Overview

Dataset Description

The dataset I am using for this project is a TV show dataset from TMDB (The Movie Database), which contains detailed information on various TV shows, including metadata like the number of seasons, episodes, languages, networks, ratings, and genres.

The dataset includes the following key variables:

  • Number_of_seasons: The number of seasons the TV show has aired.
  • Number_of_episodes: The total number of episodes across all seasons.
  • Vote_average: The average rating of the show, calculated based on user votes.
  • Genres: The genre(s) associated with the show (e.g., Drama, Crime, Sci-Fi).
  • Networks: The networks where the show is broadcast.

Project Goal

The main goal of this project is to investigate the relationship between TV show characteristics (e.g., the number of episodes, genres, networks) and their viewer ratings. Specifically, I want to answer the question:

  • Do TV shows with more episodes or seasons tend to have higher viewer ratings?

This will help explore whether there is a trend in audience preferences based on show length or production characteristics.

Visualizations

  • Visualization 1: Distribution of Vote Average by Genres
# Load necessary libraries
library(dplyr)
## 
## Attaching package: 'dplyr'
## The following objects are masked from 'package:stats':
## 
##     filter, lag
## The following objects are masked from 'package:base':
## 
##     intersect, setdiff, setequal, union
library(ggplot2)
library(readr)

# Load dataset
tv_data <- read_csv("/Users/saransh/Downloads/TMDB_tv_dataset_v3.csv")
## Rows: 168639 Columns: 29
## ── Column specification ────────────────────────────────────────────────────────
## Delimiter: ","
## chr  (18): name, original_language, overview, backdrop_path, homepage, origi...
## dbl   (7): id, number_of_seasons, number_of_episodes, vote_count, vote_avera...
## lgl   (2): adult, in_production
## date  (2): first_air_date, last_air_date
## 
## ℹ Use `spec()` to retrieve the full column specification for this data.
## ℹ Specify the column types or set `show_col_types = FALSE` to quiet this message.
# Group by genres and summarize show_count and avg_rating
genre_group <- tv_data |>
  group_by(genres) |>
  summarize(show_count = n(), avg_rating = mean(vote_average, na.rm = TRUE)) |>
  arrange(desc(show_count))

# Limit the visualization to the top 40 genres by show_count
top_40_genres <- genre_group |> slice_max(order_by = show_count, n = 40)
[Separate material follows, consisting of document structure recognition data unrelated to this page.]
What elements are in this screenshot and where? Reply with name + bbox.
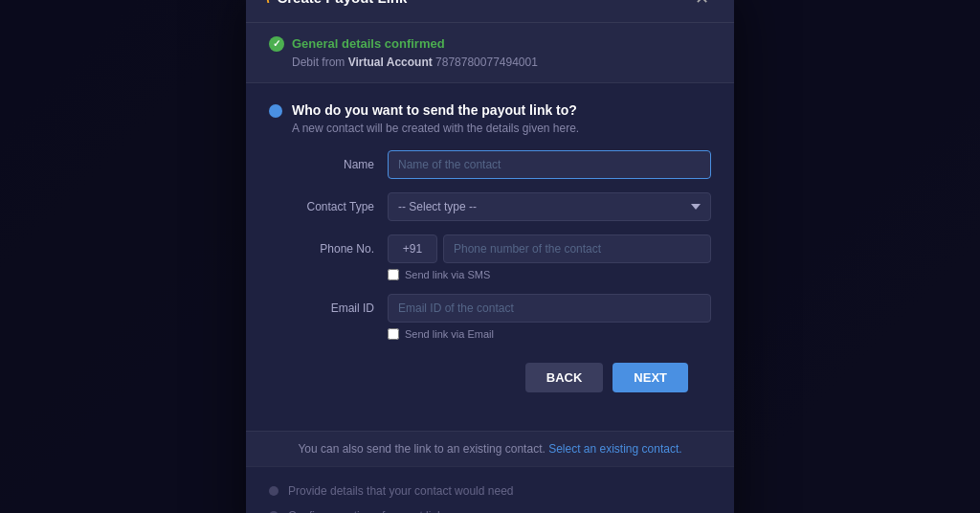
existing-contact-banner: You can also send the link to an existin…	[246, 431, 734, 466]
name-control-group	[388, 150, 711, 179]
contact-type-field-row: Contact Type -- Select type -- Individua…	[269, 192, 711, 221]
contact-type-label: Contact Type	[292, 192, 388, 213]
modal-logo-icon: \	[265, 0, 269, 7]
pending-label-2: Confirm creation of payout link	[288, 509, 443, 514]
phone-control-group: +91 Send link via SMS	[388, 234, 711, 280]
phone-label: Phone No.	[292, 234, 388, 256]
step-dot-blue	[269, 104, 282, 118]
pending-dot-1	[269, 486, 278, 496]
modal-title-group: \ Create Payout Link	[265, 0, 407, 7]
step-active-title: Who do you want to send the payout link …	[292, 102, 579, 118]
step-active-text: Who do you want to send the payout link …	[292, 102, 579, 135]
step-active-section: Who do you want to send the payout link …	[246, 83, 734, 431]
next-button[interactable]: NEXT	[612, 363, 688, 392]
create-payout-modal: \ Create Payout Link ✕ ✓ General details…	[246, 0, 734, 513]
step-active-subtitle: A new contact will be created with the d…	[292, 122, 579, 135]
pending-steps-section: Provide details that your contact would …	[246, 466, 734, 514]
phone-country-code: +91	[388, 234, 437, 263]
name-field-row: Name	[269, 150, 711, 179]
existing-contact-link[interactable]: Select an existing contact.	[548, 442, 681, 456]
back-button[interactable]: BACK	[525, 363, 604, 392]
step-confirmed-section: ✓ General details confirmed Debit from V…	[246, 23, 734, 83]
check-icon: ✓	[269, 36, 284, 52]
sms-checkbox-label: Send link via SMS	[405, 269, 490, 280]
modal-actions: BACK NEXT	[269, 353, 711, 412]
close-button[interactable]: ✕	[689, 0, 715, 9]
contact-type-select[interactable]: -- Select type -- Individual Business	[388, 192, 711, 221]
pending-label-1: Provide details that your contact would …	[288, 484, 513, 498]
email-control-group: Send link via Email	[388, 294, 711, 340]
email-checkbox[interactable]	[388, 328, 399, 340]
step-confirmed-title: ✓ General details confirmed	[269, 36, 711, 52]
name-label: Name	[292, 150, 388, 171]
pending-step-2: Confirm creation of payout link	[269, 503, 711, 514]
pending-step-1: Provide details that your contact would …	[269, 479, 711, 503]
modal-overlay: \ Create Payout Link ✕ ✓ General details…	[0, 0, 980, 513]
email-field-row: Email ID Send link via Email	[269, 294, 711, 340]
contact-type-control-group: -- Select type -- Individual Business	[388, 192, 711, 221]
name-input[interactable]	[388, 150, 711, 179]
phone-row: +91	[388, 234, 711, 263]
phone-field-row: Phone No. +91 Send link via SMS	[269, 234, 711, 280]
step-confirmed-subtitle: Debit from Virtual Account 7878780077494…	[269, 56, 711, 69]
sms-checkbox[interactable]	[388, 269, 399, 280]
step-active-header: Who do you want to send the payout link …	[269, 102, 711, 135]
modal-title: Create Payout Link	[277, 0, 407, 6]
email-checkbox-row: Send link via Email	[388, 328, 711, 340]
email-label: Email ID	[292, 294, 388, 315]
modal-header: \ Create Payout Link ✕	[246, 0, 734, 23]
email-checkbox-label: Send link via Email	[405, 328, 494, 340]
phone-input[interactable]	[443, 234, 711, 263]
sms-checkbox-row: Send link via SMS	[388, 269, 711, 280]
email-input[interactable]	[388, 294, 711, 323]
existing-contact-prefix: You can also send the link to an existin…	[298, 442, 545, 456]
# Create the bar plot for top 40 genres
ggplot(top_40_genres, aes(x = reorder(genres, -avg_rating), y = avg_rating)) +
  geom_bar(stat = "identity", fill = "steelblue") +
  labs(title = "Average Vote Ratings by Top 40 Genres", x = "Genres", y = "Average Rating") +
  theme(axis.text.x = element_text(angle = 90, hjust = 1, size = 8))

This bar chart visualizes the average vote ratings across the top 40 genres. Genres such as Drama and Documentary tend to have higher vote averages, indicating that shows in these genres might appeal more to audiences. This suggests that certain genres consistently receive better ratings, which could be due to audience preferences for specific types of content.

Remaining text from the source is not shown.